UNITAU - Universidade de Taubaté (SP) — Prova 2024
Na assistência à gestante Rh negativa, qual a conduta CORRETA?
Gestante Rh negativa → tipagem sanguínea do parceiro + Coombs indireto materno em todos os trimestres para monitorar isoimunização.
A gestante Rh negativa deve ter seu parceiro tipado para Rh. Se o parceiro for Rh positivo, a gestante deve realizar o teste de Coombs indireto em todos os trimestres para detectar a presença de anticorpos anti-Rh, indicando isoimunização.

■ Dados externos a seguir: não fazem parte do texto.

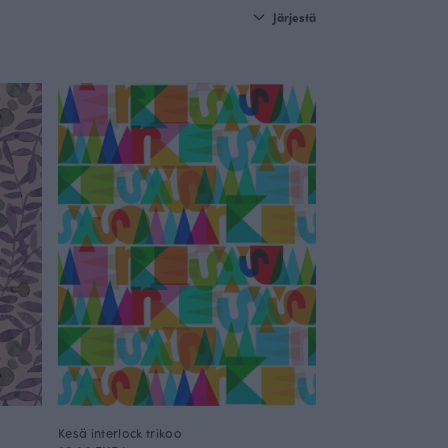
Järjestä
Kesä interlock trikoo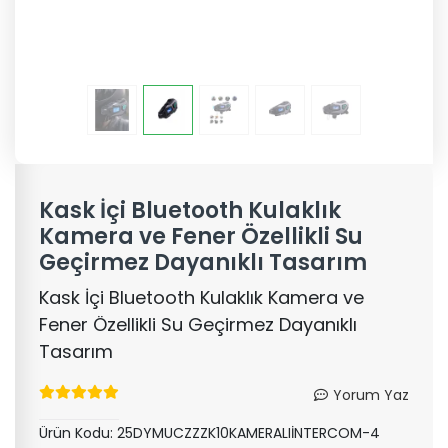
Kask İçi Bluetooth Kulaklık
Kamera ve Fener Özellikli Su
Geçirmez Dayanıklı Tasarım
Kask İçi Bluetooth Kulaklık Kamera ve
Fener Özellikli Su Geçirmez Dayanıklı
Tasarım
Yorum Yaz
Ürün Kodu:
25DYMUCZZZK10KAMERALIİNTERCOM-4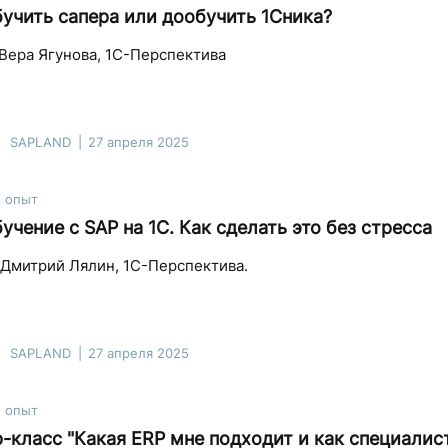
учить сапера или дообучить 1Сника?
Вера Ягунова, 1С-Перспектива
SAPLAND
27 апреля 2025
й опыт
учение с SAP на 1С. Как сделать это без стресса
Дмитрий Лялин, 1С-Перспектива.
SAPLAND
27 апреля 2025
й опыт
-класс "⁠Какая ERP мне подходит и как специалис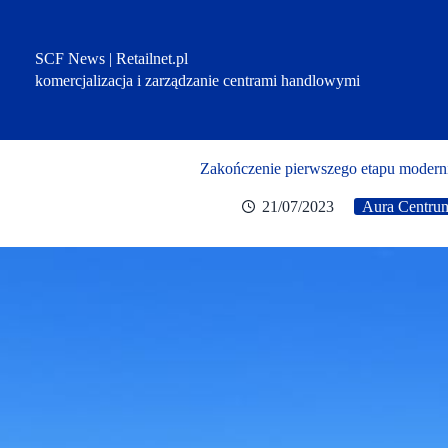
Przejdź
do
treści
SCF News | Retailnet.pl
komercjalizacja i zarządzanie centrami handlowymi
Zakończenie pierwszego etapu modern
21/07/2023
Aura Centrum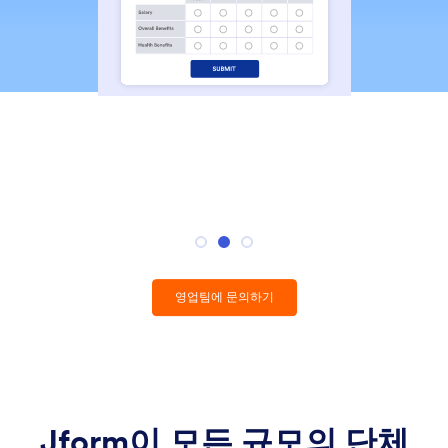
영업팀에 문의하기
Jform이 모든 규모의 단체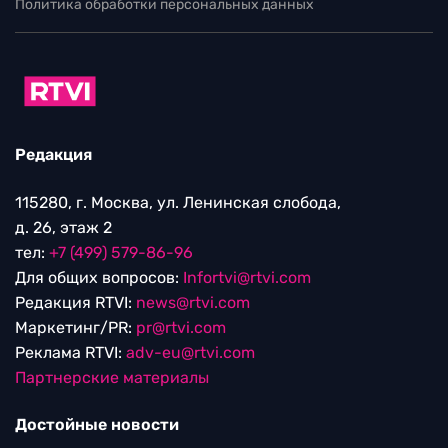
Политика обработки персональных данных
Редакция
115280, г. Москва, ул. Ленинская слобода,
д. 26, этаж 2
тел:
+7 (499) 579-86-96
Для общих вопросов:
Infortvi@rtvi.com
Редакция RTVI:
news@rtvi.com
Маркетинг/PR:
pr@rtvi.com
Реклама RTVI:
adv-eu@rtvi.com
Партнерские материалы
Достойные новости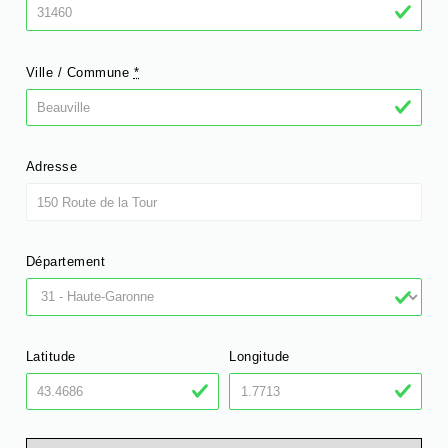
Ville / Commune
*
Adresse
Département
Latitude
Longitude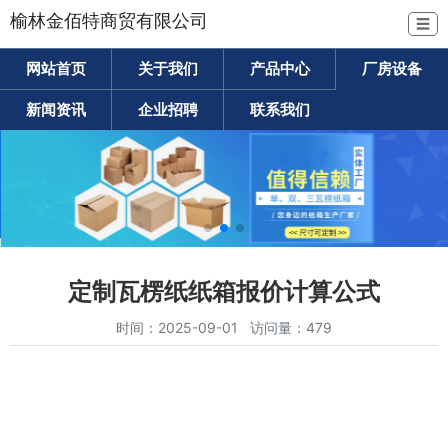
榆林金佰特商贸有限公司
☰
网站首页
关于我们
产品中心
厂房设备
新闻资讯
企业招聘
联系我们
定制瓦楞纸纸箱报价计算公式
时间：2025-09-01 访问量：479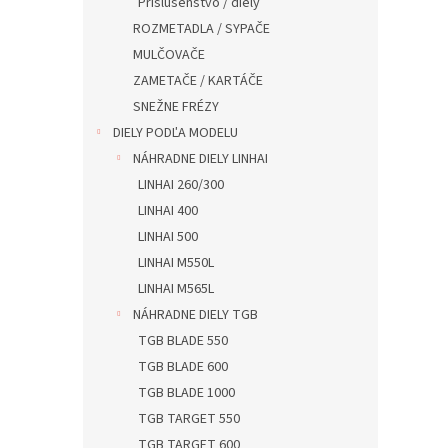
Príslušenstvo / diely
ROZMETADLA / SYPAČE
MULČOVAČE
ZAMETAČE / KARTÁČE
SNEŽNE FRÉZY
DIELY PODĽA MODELU
NÁHRADNE DIELY LINHAI
LINHAI 260/300
LINHAI 400
LINHAI 500
LINHAI M550L
LINHAI M565L
NÁHRADNE DIELY TGB
TGB BLADE 550
TGB BLADE 600
TGB BLADE 1000
TGB TARGET 550
TGB TARGET 600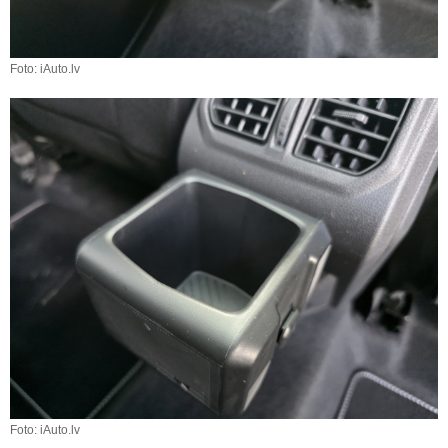
Foto: iAuto.lv
Foto: iAuto.lv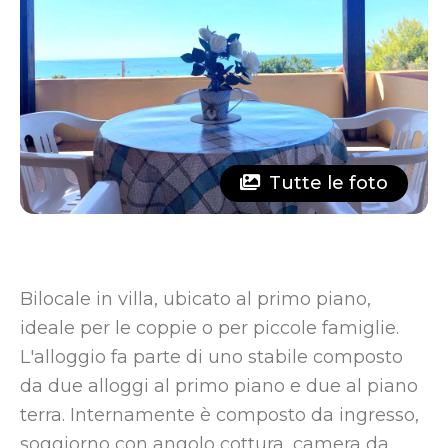
Tutte le foto
Bilocale in villa, ubicato al primo piano,
ideale per le coppie o per piccole famiglie.
L'alloggio fa parte di uno stabile composto
da due alloggi al primo piano e due al piano
terra. Internamente è composto da ingresso,
soggiorno con angolo cottura, camera da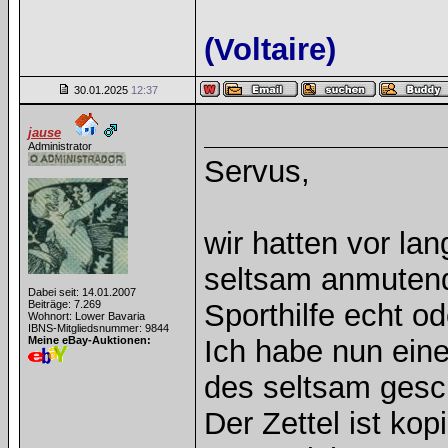
(Voltaire)
30.01.2025
12:37
jause
Administrator
Servus,
wir hatten vor lan
seltsam anmutend
Dabei seit: 14.01.2007
Beiträge: 7.269
Sporthilfe echt od
Wohnort: Lower Bavaria
IBNS-Mitgliedsnummer: 9844
Meine eBay-Auktionen:
Ich habe nun eine
des seltsam gesch
Der Zettel ist kop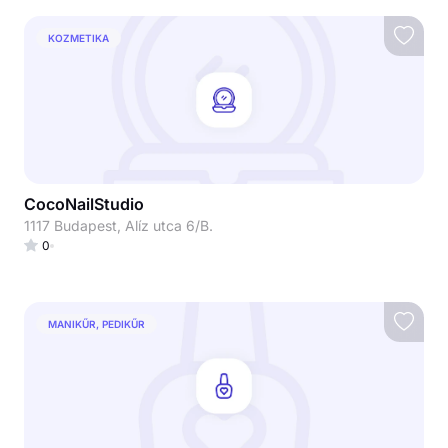
KOZMETIKA
CocoNailStudio
1117 Budapest, Alíz utca 6/B.
0
MANIKŰR, PEDIKŰR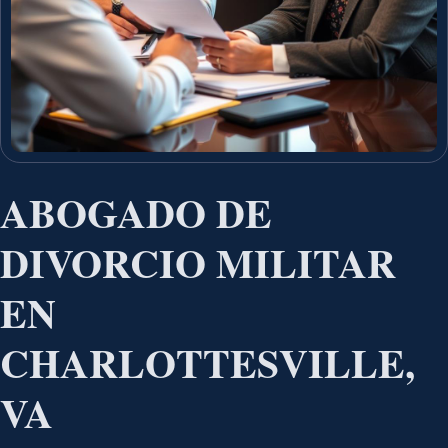
ABOGADO DE
DIVORCIO MILITAR
EN
CHARLOTTESVILLE,
VA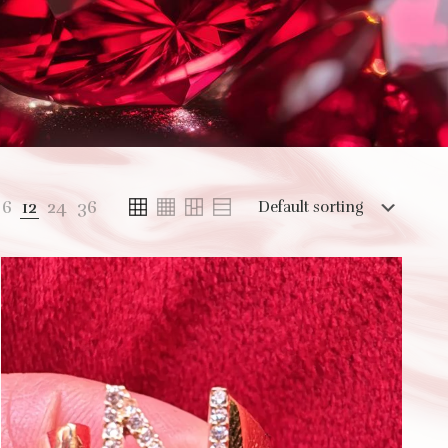
6
12
24
36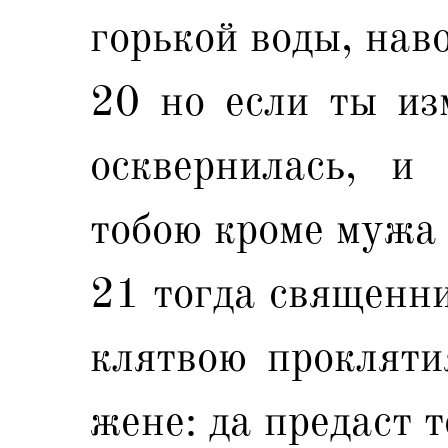
горькой воды, нав
20 но если ты из
осквернилась, и
тобою кроме мужа 
21 тогда священни
клятвою прокляти
жене: да предаст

A incompatibilidade Rh é uma condição séria na obstetrícia que pode levar à doença hemolítica perinatal (DHP), uma das principais causas de morbimortalidade fetal e neonatal. Ocorre quando uma gestante Rh negativa é exposta a eritrócitos Rh positivos, geralmente do feto, desenvolvendo anticorpos anti-Rh. Em gestações subsequentes com fetos Rh positivos, esses anticorpos podem atravessar a placenta e destruir os glóbulos vermelhos fetais. A fisiopatologia envolve a sensibilização materna, que pode ocorrer durante o parto, aborto, gravidez ectópica, amniocentese, sangramento vaginal ou trauma abdominal. Uma vez sensibilizada, a mãe produz anticorpos IgG que podem atacar os eritrócitos fetais. A prevenção é a chave, e a assistência pré-natal adequada é fundamental para identificar e manejar o risco. A conduta correta para gestantes Rh negativas inclui, inicialmente, a pesquisa da tipagem sanguínea do progenitor. Se o parceiro for Rh positivo, a gestante é considerada de risco e deve realizar o teste de Coombs indireto (pesquisa de anticorpos antieritrocitários) em todos os trimestres da gestação (geralmente na primeira consulta, com 28 semanas e antes do parto). Se o Coombs indireto for negativo, indica que a mãe não está sensibilizada, e a imunoprofilaxia com imunoglobulina anti-Rh deve ser administrada para prevenir a sensibilização. Se o Coombs for positivo, a gestante já está isoimunizada, e o manejo se concentra no monitoramento fetal para anemia, muitas vezes com Doppler da artéria cerebral média.
A imunoprofilaxia anti-Rh é indicada para gestantes Rh negativas não sensibilizadas, geralmente entre 28-32 semanas de gestação e, novamente, nas primeiras 72 horas pós-parto, se o recém-nascido for Rh positivo. Também é administrada após eventos com risco de hemorragia feto-materna.
O Coombs indireto detecta anticorpos anti-Rh no plasma materno. Se positivo, indica que a mãe já está isoimunizada, e o feto está em risco de doença hemolítica perinatal, necessitando de monitoramento fetal mais intensivo.
A doença hemolítica perinatal pode causar anemia fetal grave, hidropsia fetal (edema generalizado), icterícia neonatal grave e, em casos extremos, óbito fetal. O tratamento pode incluir transfusões intrauterinas.